Left Foot Charley is one of Northwest Michigan's best wineries. Their 2011 Dry Riesling was featured in Eric Asimov's January 6, 2014, article about "winter wines" (but go figure, it's not really about wines made for winter drinking). Last night, Ms Alex and I cracked open (literally -- it was a screw top) a bottle of their 2017 Dry Riesling (here -- scroll down a little bit) -- 89 points from Wine Enthusiast, $18/bottle.

 

We had similar impressions of the wine when tasted w/o food, of stone fruit and citrus: peach and lime for me, apricot and grapefruit for Ms Alex. We both detected perhaps a scintilla of residual sugar, but fruit certainly dominated. It was an excellent match for our dinner of pork tenderloin with Nobu's black cod marinade, sautéed cucumber with garlic and dill, and rice pilaf.

 

 

LFC front.jpg

LFC back.jpg

 

Great write up, thank you! Made my mouth water.

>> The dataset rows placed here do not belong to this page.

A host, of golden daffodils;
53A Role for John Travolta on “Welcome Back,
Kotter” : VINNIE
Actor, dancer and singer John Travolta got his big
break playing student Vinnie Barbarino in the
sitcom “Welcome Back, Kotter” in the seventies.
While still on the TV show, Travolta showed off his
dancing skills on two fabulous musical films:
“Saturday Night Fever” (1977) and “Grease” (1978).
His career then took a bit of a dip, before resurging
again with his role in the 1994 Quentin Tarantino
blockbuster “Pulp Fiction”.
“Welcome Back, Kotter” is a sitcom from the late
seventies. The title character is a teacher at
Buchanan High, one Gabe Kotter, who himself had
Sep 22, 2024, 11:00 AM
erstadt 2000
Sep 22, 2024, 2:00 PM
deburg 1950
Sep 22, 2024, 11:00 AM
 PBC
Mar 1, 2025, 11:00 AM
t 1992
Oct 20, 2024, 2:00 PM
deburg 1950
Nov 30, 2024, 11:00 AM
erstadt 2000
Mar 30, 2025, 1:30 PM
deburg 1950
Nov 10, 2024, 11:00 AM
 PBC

I tend to trust reviews from the Enthusiast more than the Spectator, which may seem odd to geeks, but I think the Enthusiast favors more food-friendly wines with moderate sugars and alohols, and is more in touch with food-and-wine pairings.

A trace of sweetness is not a bad thing, especially if you are pairing the wine with garlic or spices.

Now I'm really fascinated to know more about Left Foot and their source vineyards.